Cyware Daily Threat Intelligence
Daily Threat Briefing • Nov 11, 2022
We use cookies to improve your experience. Do you accept?
Daily Threat Briefing • Nov 11, 2022
Healthcare organizations in the U.S. are facing heightened threats by ransomware groups, warned HHS. For instance, the Venus ransomware group was deployed on the networks of a healthcare facility. The group routes itself into victims’ systems via publicly-exposed Remote Desktop services. In another finding, a set of flaws can be exploited in the open-source edition of LiteSpeed Web Server for remote code execution attacks. The risk hovers over millions of its users across the world.
Moving on to the popular Foxit Reader, which was updated with fixes for multiple use-after-free security flaws in its JavaScript engine. The bugs, with the CVSS score of 8.8, could be abused for achieving arbitrary code execution by adversaries.
U.K racing circuit under attack
The Royal ransomware group struck Silverstone Circuit, one of the most popular motor racing circuits in the U.K. It is a relatively new ransomware group known for double-extortion methods. The track is known for hosting dozens of F1 grand prix and motorcycle racing events. It is operated by the British Racing Drivers’ Club (BRDC).
New DDoS bot in town
The ASEC analysis team has uncovered attack campaigns dropping njRAT, UDP Rat, and HackHound IRC Bot to victims' devices through webhards. Mostly, attackers distribute malware through malicious programs, such as cracked game software. HackHound IRC Bot is a DDoS Bot malware created by njRAT operators. Meanwhile, UDP Rat is a DDoS Bot supporting UDP flooding attacks.
Banking trojan served through GitHub
The Zscaler ThreatLabz team stumbled across the Xenomorph banking trojan loaded over a lifestyle app called ‘Todo: Day manager,’ in the Google Play store. The malware is dropped via GitHub as a fake Google Service application right during the installation of the app. It opens as an overlay onto legit banking applications to extract users’ credentials.
Warning against Venus ransomware
The HHS raised an alarm regarding the increased threats on the country's healthcare organizations from the Venus ransomware operators. Officials claimed they are aware of at least one incident of the ransomware infection. Unfortunately, there’s no known data leak site (or maybe there isn’t any) pertaining to the threat actors.

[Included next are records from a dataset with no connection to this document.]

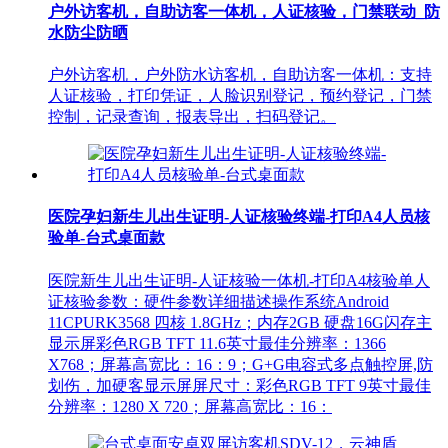
户外访客机，自助访客一体机，人证核验，门禁联动_防
水防尘防晒
户外访客机，户外防水访客机，自助访客一体机：支持
人证核验，打印凭证，人脸识别登记，预约登记，门禁
控制，记录查询，报表导出，扫码登记。
医院孕妇新生儿出生证明-人证核验终端-打印A4人员核
验单-台式桌面款
医院新生儿出生证明-人证核验一体机-打印A4核验单人
证核验参数：硬件参数详细描述操作系统Android
11CPURK3568 四核 1.8GHz；内存2GB 硬盘16G闪存主
显示屏彩色RGB TFT 11.6英寸最佳分辨率：1366
X768；屏幕高宽比：16：9；G+G电容式多点触控屏,防
划伤，加硬客显示屏屏尺寸：彩色RGB TFT 9英寸最佳
分辨率：1280 X 720；屏幕高宽比：16：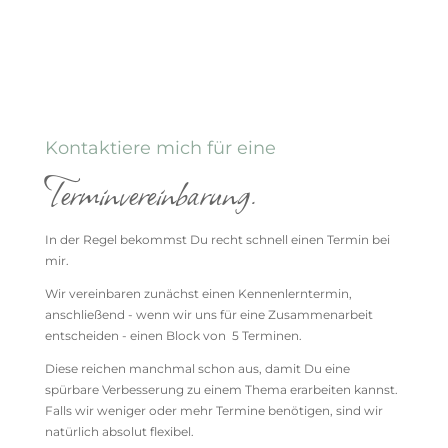
Kontaktiere mich für eine
Terminvereinbarung.
In der Regel bekommst Du recht schnell einen Termin bei
mir.
Wir vereinbaren zunächst einen Kennenlerntermin,
anschließend - wenn wir uns für eine Zusammenarbeit
entscheiden - einen Block von 5 Terminen.
Diese reichen manchmal schon aus, damit Du eine
spürbare Verbesserung zu einem Thema erarbeiten kannst.
Falls wir weniger oder mehr Termine benötigen, sind wir
natürlich absolut flexibel.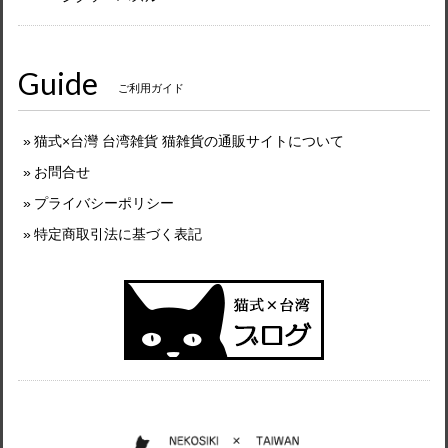
Guide
ご利用ガイド
猫式×台灣 台湾雑貨 猫雑貨の通販サイトについて
お問合せ
プライバシーポリシー
特定商取引法に基づく表記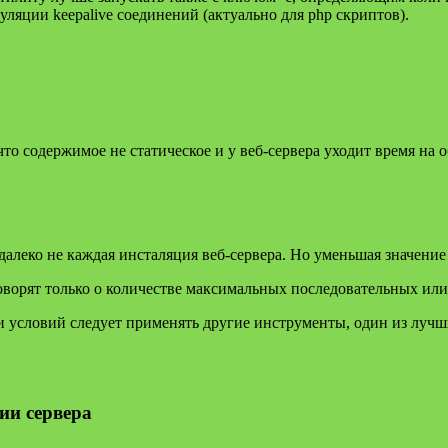
ляции keepalive соединений (актуально для php скриптов).
что содержимое не статическое и у веб-сервера уходит время на
далеко не каждая инсталяция веб-сервера. Но уменьшая значен
оворят только о количестве максимальных последовательных или
 условий следует применять другие инструменты, один из лучш
ии сервера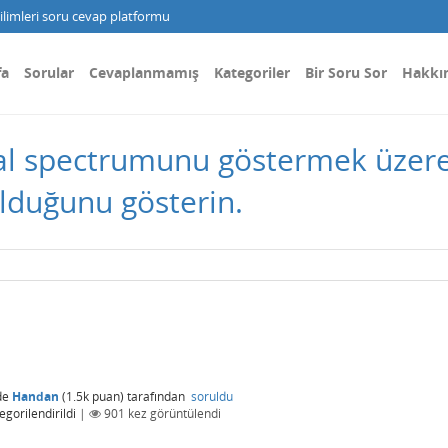
limleri soru cevap platformu
fa
Sorular
Cevaplanmamış
Kategoriler
Bir Soru Sor
Hakkı
al spectrumunu göstermek üzer
lduğunu gösterin.
de
Handan
(
1.5k
puan)
tarafından
soruldu
egorilendirildi
|
901
kez görüntülendi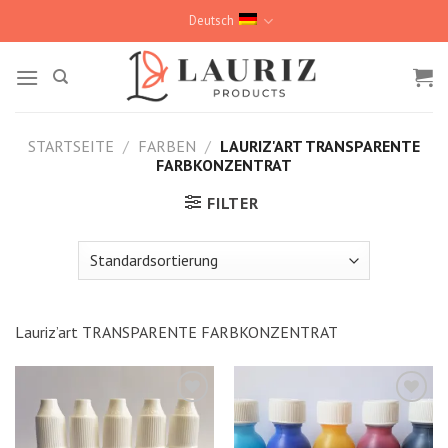
Skip
Deutsch
to
content
STARTSEITE
/
FARBEN
/
LAURIZ'ART TRANSPARENTE
FARBKONZENTRAT
FILTER
Lauriz’art TRANSPARENTE FARBKONZENTRAT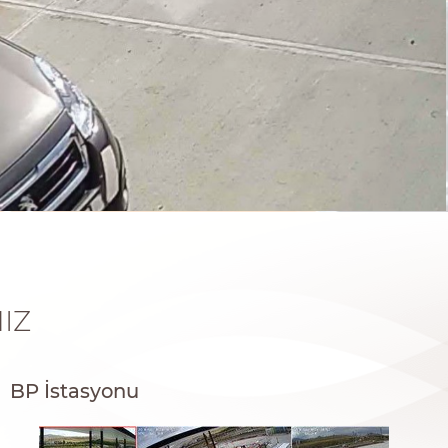
IZ
BP İstasyonu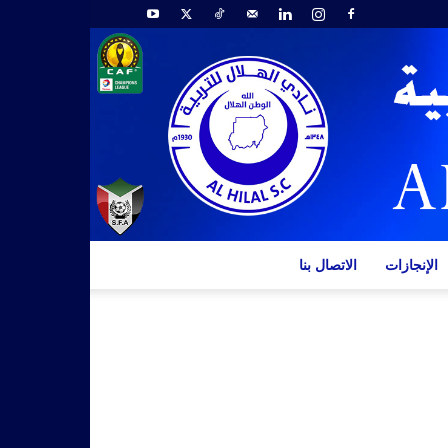
الإنجازات
الاتصال بنا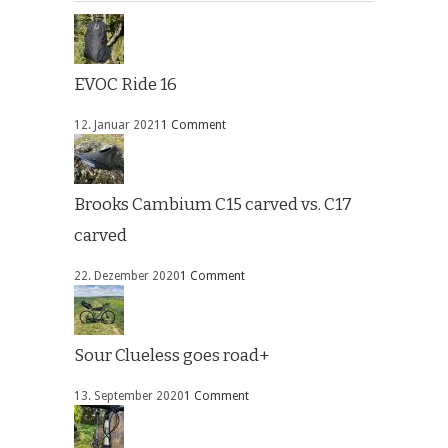
EVOC Ride 16
12. Januar 2021
1 Comment
Brooks Cambium C15 carved vs. C17
carved
22. Dezember 2020
1 Comment
Sour Clueless goes road+
13. September 2020
1 Comment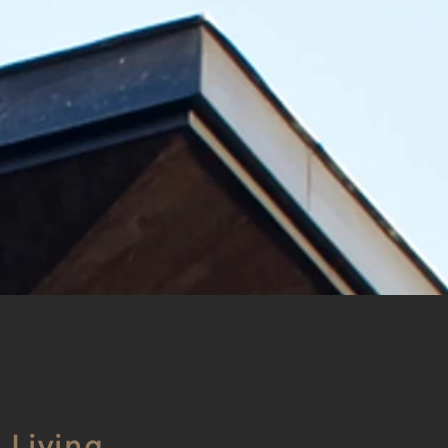
 Living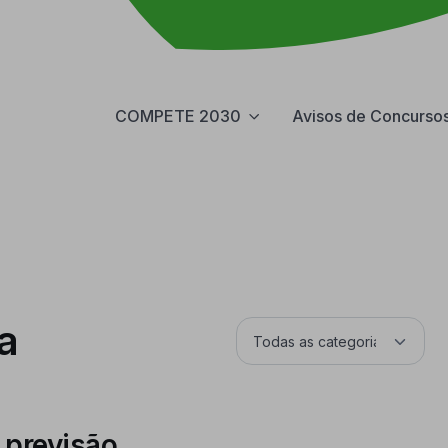
COMPETE 2030
Avisos de Concurso
a
 previsão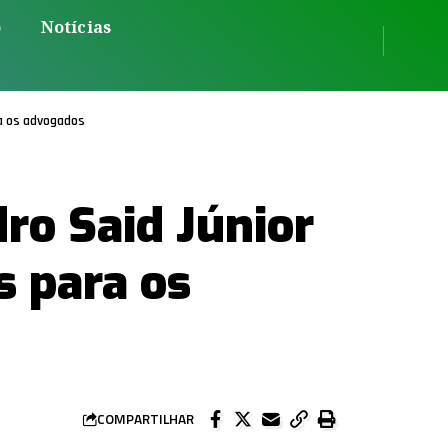
o
Notícias
ra os advogados
dro Said Júnior
s para os
COMPARTILHAR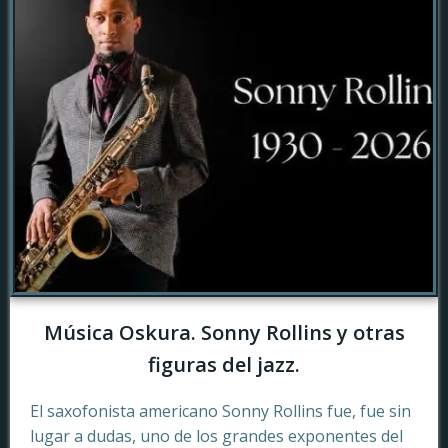
Música Oskura. Sonny Rollins y otras
figuras del jazz.
El saxofonista americano Sonny Rollins fue, fue sin
lugar a dudas, uno de los grandes exponentes del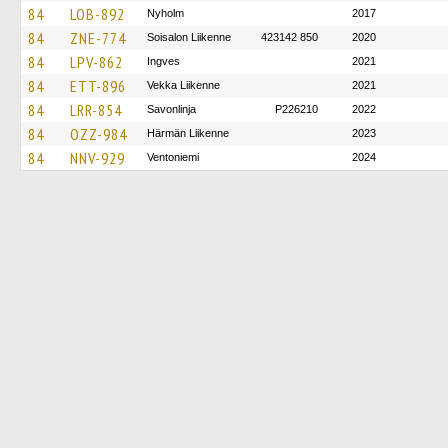
84
LOB-892
Nyholm
2017
84
ZNE-774
Soisalon Liikenne
423142 850
2020
84
LPV-862
Ingves
2021
84
ETT-896
Vekka Liikenne
2021
84
LRR-854
Savonlinja
P226210
2022
84
OZZ-984
Härmän Liikenne
2023
84
NNV-929
Ventoniemi
2024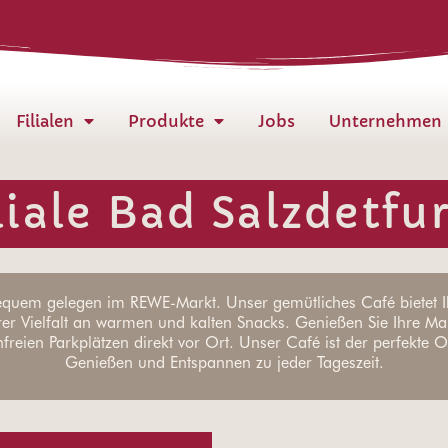
Filialen
Produkte
Jobs
Unternehmen
liale Bad Salzdetfu
equem gelegen im REWE-Markt. Unser gemütliches Café bietet Ih
er Vielfalt an warmen und kalten Snacks. Genießen Sie Ihre Ma
freien Parkplätzen direkt vor Ort. Unser Café ist der perfekte 
Genießen und Entspannen zu jeder Tageszeit.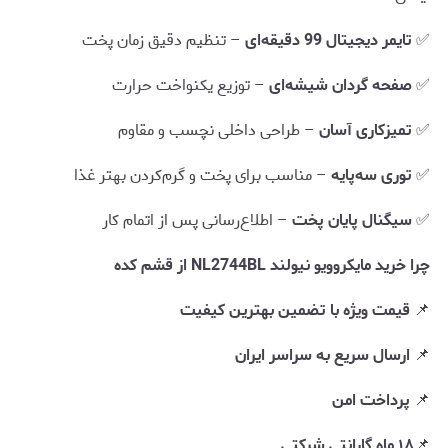
✅
تایمر دیجیتال 99 دقیقه‌ای
– تنظیم دقیق زمان پخت
✅
صفحه گردان شیشه‌ای
– توزیع یکنواخت حرارت
✅
تمیزکاری آسان
– طراحی داخلی نچسب و مقاوم
✅
توری سه‌پایه
– مناسب برای پخت و گرم‌کردن بهتر غذا
✅
سیگنال پایان پخت
– اطلاع‌رسانی پس از اتمام کار
چرا
خرید مایکروویو نیولند NL2744BL از قشم کده
📌
قیمت ویژه با تضمین بهترین کیفیت
📌
ارسال سریع به سراسر ایران
📌
پرداخت امن
📌
۱۸ ماه گارانتی شرکتی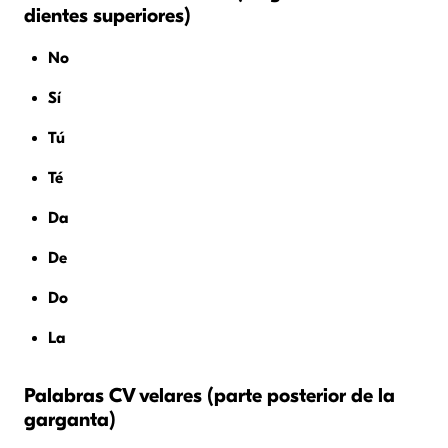
dientes superiores)
No
Sí
Tú
Té
Da
De
Do
La
Palabras CV velares (parte posterior de la
garganta)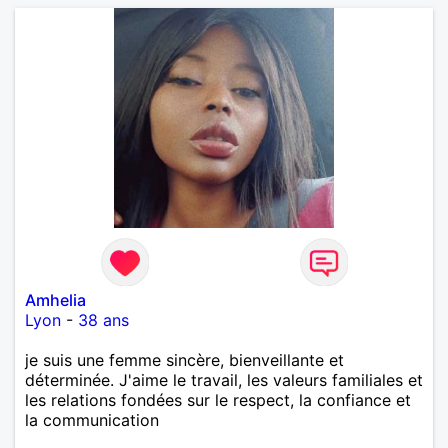
Amhelia
Lyon
-
38 ans
je suis une femme sincère, bienveillante et
déterminée. J'aime le travail, les valeurs familiales et
les relations fondées sur le respect, la confiance et
la communication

Tens of high- and medium-severity bugs in Cisco
Cisco addressed a total of 33 flaws affecting its enterprise firewall products running Cisco Adaptive Security Appliance (ASA), Firepower Management Center (FMC), and Firepower Threat Defense (FTD) software. CVE-2022-20927 is considered to be the most severe flaw. The bug lies in the dynamic access policies (DAP) functionality of ASA and FTD software that could enable hackers to cause a DoS condition.
Security holes in popular web server
OpenLiteSpeed Web Server, which accounts for nearly 1.9 million unique servers, was found to have three high-severity bugs. The first, CVE-2022-0072, is a directory traversal flaw. The other two, CVE-2022-0073 and CVE-2022-0074, are privilege escalation and command injection bugs, respectively.
Privilege escalation flaw in Plesk
A Client-Side Request Forgery (CSRF) bug in Plesk, a web hosting platform, could lead to a variety of potential attacks, including privilege escalation and malicious file upload. The bug in the REST API of Plesk could be exploited through the cookieless CSRF exploit. It could even lead to hijacking the admin user account and taking over the control of the host.
Foxit Reader receives patches
Cisco Talos revealed detail about vulnerabilities in the PDF document reader called Foxit Reader. Tracked as CVE-2022-32774, CVE-2022-37332, CVE-2022-38097, and CVE-2022-40129, these are use-after-free vulnerabilities. Using these, a hacker could trigger the reuse of previously freed memory via a specially crafted PDF document, leading to arbitrary code execution.